4. Decline or death phase
The death phase is the period when the population decreases due to cell death. Eventually, the rate of death exceeds the rate of reproduction, and the number of viable cells declines. Like bacterial growth, death is exponential cell death may also be caused by autolysis besides nutrient deprivation and buildup of toxic wastes. Finally, after a variable period, all the cells die and culture becomes sterile.
When the total count is plotted, it parallels the viable count up to the stationary phase, but it continues steadily without any phase of decline. Even the total count shows a phase of decline with autolytic enzymes.

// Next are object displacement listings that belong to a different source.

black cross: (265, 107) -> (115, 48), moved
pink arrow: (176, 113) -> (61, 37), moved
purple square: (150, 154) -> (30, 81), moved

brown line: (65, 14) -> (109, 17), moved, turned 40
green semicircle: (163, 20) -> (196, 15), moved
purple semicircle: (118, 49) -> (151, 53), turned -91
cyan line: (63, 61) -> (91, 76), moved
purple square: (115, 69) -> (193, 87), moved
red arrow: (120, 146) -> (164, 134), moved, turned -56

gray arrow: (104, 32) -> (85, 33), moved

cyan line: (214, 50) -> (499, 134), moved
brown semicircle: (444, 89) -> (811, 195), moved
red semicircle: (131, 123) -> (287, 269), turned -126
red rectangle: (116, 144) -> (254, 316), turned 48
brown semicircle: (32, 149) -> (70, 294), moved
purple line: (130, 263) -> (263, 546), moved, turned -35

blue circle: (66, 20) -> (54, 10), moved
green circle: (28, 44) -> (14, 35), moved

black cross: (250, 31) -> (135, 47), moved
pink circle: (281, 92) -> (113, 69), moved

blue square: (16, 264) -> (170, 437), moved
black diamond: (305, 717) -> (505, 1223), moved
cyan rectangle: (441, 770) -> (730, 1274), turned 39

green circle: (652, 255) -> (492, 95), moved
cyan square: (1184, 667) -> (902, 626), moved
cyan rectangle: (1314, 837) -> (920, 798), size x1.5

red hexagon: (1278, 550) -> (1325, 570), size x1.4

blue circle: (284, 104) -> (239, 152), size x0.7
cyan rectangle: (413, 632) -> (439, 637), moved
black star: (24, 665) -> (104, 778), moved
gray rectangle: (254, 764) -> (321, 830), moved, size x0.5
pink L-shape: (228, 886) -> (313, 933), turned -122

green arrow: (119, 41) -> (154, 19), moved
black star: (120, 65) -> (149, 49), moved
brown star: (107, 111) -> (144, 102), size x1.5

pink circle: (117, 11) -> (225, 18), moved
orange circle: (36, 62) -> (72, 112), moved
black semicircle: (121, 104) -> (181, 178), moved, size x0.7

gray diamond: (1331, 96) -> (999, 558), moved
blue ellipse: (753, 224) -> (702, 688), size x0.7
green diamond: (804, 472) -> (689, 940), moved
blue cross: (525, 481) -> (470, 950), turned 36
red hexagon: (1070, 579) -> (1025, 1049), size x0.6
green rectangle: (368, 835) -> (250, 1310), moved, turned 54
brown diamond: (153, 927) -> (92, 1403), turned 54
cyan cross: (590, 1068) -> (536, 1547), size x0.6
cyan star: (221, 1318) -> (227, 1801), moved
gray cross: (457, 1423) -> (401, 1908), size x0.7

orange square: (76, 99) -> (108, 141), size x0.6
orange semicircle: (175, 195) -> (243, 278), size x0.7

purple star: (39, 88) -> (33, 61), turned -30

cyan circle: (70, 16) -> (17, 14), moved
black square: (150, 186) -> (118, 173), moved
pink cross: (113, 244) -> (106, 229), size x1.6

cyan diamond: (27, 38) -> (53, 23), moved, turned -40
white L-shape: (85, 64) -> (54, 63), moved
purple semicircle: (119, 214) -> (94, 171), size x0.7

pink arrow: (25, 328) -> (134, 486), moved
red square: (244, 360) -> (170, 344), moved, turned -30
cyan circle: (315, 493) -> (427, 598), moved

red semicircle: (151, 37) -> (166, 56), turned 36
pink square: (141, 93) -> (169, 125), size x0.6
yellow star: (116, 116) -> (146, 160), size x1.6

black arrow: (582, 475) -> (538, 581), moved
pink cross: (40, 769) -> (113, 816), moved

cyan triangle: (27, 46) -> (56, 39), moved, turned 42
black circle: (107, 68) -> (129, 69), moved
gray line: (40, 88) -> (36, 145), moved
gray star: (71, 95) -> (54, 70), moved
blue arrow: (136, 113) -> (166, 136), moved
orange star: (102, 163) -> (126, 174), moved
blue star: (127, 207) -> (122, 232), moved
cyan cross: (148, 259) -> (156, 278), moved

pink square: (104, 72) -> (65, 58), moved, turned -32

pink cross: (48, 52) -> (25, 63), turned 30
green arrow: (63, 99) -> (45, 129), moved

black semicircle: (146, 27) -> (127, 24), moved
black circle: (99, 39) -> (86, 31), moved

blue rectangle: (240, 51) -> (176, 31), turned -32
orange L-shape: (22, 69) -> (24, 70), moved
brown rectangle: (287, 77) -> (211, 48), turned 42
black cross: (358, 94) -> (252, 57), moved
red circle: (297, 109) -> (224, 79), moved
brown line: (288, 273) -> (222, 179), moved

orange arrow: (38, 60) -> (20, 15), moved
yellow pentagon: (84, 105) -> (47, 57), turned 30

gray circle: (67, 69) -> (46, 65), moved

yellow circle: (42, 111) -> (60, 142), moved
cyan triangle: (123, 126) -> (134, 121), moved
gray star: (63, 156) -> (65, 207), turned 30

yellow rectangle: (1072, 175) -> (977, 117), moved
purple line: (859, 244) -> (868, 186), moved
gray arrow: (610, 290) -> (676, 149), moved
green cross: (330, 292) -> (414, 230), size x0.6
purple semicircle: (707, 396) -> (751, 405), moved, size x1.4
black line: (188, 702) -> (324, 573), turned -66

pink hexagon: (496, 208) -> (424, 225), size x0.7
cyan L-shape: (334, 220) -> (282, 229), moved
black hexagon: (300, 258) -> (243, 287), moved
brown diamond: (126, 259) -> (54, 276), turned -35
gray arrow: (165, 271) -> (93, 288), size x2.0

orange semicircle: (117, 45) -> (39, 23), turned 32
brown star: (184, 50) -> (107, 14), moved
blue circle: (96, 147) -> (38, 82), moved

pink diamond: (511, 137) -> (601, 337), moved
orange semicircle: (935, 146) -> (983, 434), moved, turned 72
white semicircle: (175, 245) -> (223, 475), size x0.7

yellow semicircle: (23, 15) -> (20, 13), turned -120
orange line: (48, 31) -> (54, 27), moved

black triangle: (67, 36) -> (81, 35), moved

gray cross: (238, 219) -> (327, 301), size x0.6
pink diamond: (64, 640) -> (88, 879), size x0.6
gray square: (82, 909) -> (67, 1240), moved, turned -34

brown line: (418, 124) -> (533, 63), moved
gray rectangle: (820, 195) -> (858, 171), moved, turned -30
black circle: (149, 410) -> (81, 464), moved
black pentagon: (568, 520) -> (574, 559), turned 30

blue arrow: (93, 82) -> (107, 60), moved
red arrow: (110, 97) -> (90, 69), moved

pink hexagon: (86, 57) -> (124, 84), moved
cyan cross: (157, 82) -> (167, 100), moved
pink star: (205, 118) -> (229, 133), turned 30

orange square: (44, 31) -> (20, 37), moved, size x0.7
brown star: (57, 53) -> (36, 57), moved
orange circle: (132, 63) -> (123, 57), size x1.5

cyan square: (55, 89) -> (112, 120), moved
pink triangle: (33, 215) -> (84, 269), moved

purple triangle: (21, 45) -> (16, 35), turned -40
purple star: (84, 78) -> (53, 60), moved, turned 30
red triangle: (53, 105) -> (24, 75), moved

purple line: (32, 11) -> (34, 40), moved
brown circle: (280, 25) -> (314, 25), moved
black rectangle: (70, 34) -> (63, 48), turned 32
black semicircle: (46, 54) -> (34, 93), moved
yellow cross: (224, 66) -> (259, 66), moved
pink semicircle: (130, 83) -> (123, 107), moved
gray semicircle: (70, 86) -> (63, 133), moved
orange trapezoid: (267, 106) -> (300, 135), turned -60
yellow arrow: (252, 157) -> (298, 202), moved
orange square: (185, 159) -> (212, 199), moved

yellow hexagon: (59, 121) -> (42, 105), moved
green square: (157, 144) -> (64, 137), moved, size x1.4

Association of Growth Curve and Cell Changes
The various stages of the growth curve are associated with morphological and physiological alterations of the cells. It has been possible to define the effect of growth rate on the size and specialized growth techniques.
1. Lag phase: Bacteria have the maximum cell size towards the end of the lag phase.
2. Log phase: Cells are smaller and stain uniformly in the log phase.
3. Stationary phase: In the stationary phase, cells frequently are Gram variable and show irregular
staining due to the presence of intracellular storage granules. Sporulation occurs at this stage and also
many bacteria produce secondary metabolic products such as exotoxins and antibiotics.
4. Decline phase: In the phase of decline, involution forms are common.
Batch Culture or Closed System
In the laboratory, bacteria are typically grown in broth contained in a tube or flask, or on an agar plate. These are considered batch or closed systems.
To maintain cells in a state of continuous growth, nutrients must be continuously added and waste products removed. This is called continuous culture or an open system. Continuous culture is using a chemostat in which cells of a growing culture are continuously harvested and nutrients continuously replenished.
The second type of continuous culture system, the turbidostat, has a photocell that measures the absorbance or turbidity of the culture in the growth vessel. The flow rate of media
through the vessel is automatically regulated to maintain predetermined turbidity or cell density.